##### DATA TO EXAMINE

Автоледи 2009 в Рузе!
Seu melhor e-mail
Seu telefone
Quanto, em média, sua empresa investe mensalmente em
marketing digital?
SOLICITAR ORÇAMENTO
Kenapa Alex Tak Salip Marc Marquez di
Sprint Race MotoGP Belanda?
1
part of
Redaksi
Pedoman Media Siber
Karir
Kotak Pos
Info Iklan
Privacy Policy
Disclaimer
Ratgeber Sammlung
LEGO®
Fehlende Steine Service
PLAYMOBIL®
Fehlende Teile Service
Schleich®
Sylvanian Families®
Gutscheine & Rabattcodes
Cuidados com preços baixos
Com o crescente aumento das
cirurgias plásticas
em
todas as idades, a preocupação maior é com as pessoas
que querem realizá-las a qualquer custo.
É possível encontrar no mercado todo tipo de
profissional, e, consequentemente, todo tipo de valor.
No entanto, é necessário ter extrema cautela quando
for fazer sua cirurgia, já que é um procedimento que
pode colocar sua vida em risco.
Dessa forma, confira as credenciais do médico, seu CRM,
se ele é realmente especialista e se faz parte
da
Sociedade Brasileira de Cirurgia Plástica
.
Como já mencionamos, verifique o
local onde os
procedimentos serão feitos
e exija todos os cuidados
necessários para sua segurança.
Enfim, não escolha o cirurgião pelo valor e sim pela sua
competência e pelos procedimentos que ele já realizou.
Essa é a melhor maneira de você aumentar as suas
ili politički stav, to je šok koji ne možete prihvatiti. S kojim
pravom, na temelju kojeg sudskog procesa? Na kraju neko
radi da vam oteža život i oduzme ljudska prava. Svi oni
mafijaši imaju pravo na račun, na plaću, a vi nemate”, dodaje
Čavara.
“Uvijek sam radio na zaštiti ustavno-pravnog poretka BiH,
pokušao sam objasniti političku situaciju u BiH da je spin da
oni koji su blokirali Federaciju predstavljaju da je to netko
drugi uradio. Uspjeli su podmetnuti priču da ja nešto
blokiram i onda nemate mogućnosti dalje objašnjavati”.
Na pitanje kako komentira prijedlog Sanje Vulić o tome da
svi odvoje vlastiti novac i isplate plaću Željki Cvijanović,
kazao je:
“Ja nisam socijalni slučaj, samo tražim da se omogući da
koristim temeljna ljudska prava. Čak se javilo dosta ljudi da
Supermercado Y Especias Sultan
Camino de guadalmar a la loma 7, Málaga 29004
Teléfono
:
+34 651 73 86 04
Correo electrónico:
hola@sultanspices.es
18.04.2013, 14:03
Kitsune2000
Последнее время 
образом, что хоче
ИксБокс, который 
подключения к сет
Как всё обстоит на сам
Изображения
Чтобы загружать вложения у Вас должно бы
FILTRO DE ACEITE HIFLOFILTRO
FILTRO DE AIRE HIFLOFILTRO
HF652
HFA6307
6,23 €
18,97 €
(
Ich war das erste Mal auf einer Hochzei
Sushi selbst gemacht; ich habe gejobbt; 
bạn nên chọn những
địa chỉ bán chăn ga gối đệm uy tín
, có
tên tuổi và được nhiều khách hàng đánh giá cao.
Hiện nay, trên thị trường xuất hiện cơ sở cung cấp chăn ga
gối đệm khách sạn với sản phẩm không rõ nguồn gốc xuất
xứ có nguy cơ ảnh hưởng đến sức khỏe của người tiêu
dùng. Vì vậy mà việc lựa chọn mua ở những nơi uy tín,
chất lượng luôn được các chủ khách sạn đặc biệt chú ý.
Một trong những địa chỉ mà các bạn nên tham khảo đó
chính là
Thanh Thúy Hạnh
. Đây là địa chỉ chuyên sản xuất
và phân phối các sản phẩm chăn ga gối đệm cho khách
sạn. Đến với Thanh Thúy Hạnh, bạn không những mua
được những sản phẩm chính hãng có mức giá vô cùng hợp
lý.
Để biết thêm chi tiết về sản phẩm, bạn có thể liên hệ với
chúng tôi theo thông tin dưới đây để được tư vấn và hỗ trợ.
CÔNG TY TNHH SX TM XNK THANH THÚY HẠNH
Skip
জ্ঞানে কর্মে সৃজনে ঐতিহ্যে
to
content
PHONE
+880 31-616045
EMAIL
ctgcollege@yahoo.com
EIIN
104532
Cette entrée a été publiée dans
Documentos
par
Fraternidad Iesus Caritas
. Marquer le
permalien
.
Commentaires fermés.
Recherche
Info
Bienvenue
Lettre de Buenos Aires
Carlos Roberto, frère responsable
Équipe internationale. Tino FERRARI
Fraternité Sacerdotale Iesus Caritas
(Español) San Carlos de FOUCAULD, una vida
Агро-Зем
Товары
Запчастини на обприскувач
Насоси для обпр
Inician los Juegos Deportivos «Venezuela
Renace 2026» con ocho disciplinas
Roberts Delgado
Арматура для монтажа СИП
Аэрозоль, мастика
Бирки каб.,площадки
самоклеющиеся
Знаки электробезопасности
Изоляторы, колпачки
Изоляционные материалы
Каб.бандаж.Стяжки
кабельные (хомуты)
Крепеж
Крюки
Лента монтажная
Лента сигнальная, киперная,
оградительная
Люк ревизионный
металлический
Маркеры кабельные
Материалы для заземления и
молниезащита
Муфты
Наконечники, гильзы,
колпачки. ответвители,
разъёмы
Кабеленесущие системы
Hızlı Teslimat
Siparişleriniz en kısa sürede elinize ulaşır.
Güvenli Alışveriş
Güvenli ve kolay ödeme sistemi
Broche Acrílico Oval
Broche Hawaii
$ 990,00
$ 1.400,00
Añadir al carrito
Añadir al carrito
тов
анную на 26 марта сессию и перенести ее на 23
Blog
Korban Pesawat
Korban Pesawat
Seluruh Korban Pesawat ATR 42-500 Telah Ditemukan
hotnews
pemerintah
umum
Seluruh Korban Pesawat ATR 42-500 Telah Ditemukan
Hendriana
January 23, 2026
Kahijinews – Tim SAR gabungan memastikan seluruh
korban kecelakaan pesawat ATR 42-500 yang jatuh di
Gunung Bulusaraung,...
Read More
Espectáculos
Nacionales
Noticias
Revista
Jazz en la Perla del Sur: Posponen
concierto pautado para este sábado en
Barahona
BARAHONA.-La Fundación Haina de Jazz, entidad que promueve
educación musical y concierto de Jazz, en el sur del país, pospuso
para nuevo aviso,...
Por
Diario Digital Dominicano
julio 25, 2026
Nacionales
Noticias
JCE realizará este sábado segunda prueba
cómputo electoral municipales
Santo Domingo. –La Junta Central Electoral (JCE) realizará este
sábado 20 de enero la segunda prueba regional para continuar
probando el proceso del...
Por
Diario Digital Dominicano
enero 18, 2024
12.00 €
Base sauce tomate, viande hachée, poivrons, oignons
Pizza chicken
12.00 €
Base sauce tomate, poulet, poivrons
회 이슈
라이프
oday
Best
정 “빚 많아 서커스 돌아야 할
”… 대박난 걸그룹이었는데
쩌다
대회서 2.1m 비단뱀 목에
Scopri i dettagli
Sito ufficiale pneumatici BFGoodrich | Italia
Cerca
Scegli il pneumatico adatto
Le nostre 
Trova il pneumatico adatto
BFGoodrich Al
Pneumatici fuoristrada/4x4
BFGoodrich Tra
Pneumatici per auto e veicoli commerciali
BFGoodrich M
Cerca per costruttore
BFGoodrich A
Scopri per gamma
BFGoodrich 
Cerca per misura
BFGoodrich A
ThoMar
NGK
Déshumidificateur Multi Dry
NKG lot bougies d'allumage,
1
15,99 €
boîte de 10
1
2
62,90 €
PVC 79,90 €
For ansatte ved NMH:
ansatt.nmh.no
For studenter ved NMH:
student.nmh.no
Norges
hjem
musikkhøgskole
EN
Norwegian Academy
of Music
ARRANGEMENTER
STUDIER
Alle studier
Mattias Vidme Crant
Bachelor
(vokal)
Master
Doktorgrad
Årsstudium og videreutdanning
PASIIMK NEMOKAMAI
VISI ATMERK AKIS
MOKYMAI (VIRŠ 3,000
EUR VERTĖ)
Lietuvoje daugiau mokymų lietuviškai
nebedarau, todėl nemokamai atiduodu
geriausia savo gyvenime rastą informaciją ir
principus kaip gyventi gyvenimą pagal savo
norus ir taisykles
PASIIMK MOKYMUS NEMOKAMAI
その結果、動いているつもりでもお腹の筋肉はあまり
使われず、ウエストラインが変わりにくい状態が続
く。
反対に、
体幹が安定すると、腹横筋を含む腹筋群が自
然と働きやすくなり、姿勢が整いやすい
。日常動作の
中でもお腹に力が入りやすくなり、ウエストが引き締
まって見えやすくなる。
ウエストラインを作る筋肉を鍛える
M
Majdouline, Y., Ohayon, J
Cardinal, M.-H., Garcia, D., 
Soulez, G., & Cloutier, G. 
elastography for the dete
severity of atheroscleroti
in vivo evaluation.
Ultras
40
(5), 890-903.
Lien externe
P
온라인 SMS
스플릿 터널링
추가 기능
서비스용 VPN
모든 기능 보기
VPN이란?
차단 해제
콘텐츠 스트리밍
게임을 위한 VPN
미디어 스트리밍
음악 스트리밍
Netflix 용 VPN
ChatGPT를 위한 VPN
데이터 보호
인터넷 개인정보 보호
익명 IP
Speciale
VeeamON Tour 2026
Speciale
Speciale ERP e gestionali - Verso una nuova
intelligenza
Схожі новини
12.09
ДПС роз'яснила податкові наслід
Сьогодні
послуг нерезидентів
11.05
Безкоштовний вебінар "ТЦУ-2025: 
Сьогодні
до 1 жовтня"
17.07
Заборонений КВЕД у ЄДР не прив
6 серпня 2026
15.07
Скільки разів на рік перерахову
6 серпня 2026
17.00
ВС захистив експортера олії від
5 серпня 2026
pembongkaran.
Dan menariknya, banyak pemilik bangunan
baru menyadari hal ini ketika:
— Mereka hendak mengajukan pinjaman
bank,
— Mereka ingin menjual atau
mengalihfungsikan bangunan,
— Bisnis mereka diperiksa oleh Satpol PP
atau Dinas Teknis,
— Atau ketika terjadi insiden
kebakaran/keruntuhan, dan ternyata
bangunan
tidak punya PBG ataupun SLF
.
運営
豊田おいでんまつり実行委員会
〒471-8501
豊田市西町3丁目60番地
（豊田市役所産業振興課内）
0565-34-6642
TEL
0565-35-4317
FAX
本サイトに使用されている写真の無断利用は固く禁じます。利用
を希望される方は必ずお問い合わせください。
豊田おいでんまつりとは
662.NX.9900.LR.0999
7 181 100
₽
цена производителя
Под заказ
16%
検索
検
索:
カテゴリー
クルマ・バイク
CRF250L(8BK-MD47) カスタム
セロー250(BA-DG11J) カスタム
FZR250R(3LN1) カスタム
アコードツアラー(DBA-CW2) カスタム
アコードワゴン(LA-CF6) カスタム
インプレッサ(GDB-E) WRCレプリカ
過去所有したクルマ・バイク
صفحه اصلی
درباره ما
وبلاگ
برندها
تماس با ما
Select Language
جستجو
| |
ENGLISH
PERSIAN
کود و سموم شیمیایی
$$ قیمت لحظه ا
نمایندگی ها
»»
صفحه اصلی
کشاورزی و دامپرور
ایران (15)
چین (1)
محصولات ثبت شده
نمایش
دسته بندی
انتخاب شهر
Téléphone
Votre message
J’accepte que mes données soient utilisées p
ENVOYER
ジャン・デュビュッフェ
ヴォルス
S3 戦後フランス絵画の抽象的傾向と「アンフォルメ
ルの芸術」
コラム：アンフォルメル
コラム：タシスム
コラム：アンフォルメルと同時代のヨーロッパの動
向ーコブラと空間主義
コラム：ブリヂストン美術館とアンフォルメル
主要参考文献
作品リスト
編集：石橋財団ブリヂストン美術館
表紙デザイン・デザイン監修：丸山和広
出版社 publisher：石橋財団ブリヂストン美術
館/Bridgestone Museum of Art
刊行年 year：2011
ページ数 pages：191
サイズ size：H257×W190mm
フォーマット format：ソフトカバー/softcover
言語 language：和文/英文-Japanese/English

##########

All lines from the beginning of the entries through the line marked "procedimentos serão feitos" are to be output exactly; nothing else belongs in the answer.

WRITTEN ANSWER:
Автоледи 2009 в Рузе!
Seu melhor e-mail
Seu telefone
Quanto, em média, sua empresa investe mensalmente em
marketing digital?
SOLICITAR ORÇAMENTO
Kenapa Alex Tak Salip Marc Marquez di
Sprint Race MotoGP Belanda?
1
part of
Redaksi
Pedoman Media Siber
Karir
Kotak Pos
Info Iklan
Privacy Policy
Disclaimer
Ratgeber Sammlung
LEGO®
Fehlende Steine Service
PLAYMOBIL®
Fehlende Teile Service
Schleich®
Sylvanian Families®
Gutscheine & Rabattcodes
Cuidados com preços baixos
Com o crescente aumento das
cirurgias plásticas
em
todas as idades, a preocupação maior é com as pessoas
que querem realizá-las a qualquer custo.
É possível encontrar no mercado todo tipo de
profissional, e, consequentemente, todo tipo de valor.
No entanto, é necessário ter extrema cautela quando
for fazer sua cirurgia, já que é um procedimento que
pode colocar sua vida em risco.
Dessa forma, confira as credenciais do médico, seu CRM,
se ele é realmente especialista e se faz parte
da
Sociedade Brasileira de Cirurgia Plástica
.
Como já mencionamos, verifique o
local onde os
procedimentos serão feitos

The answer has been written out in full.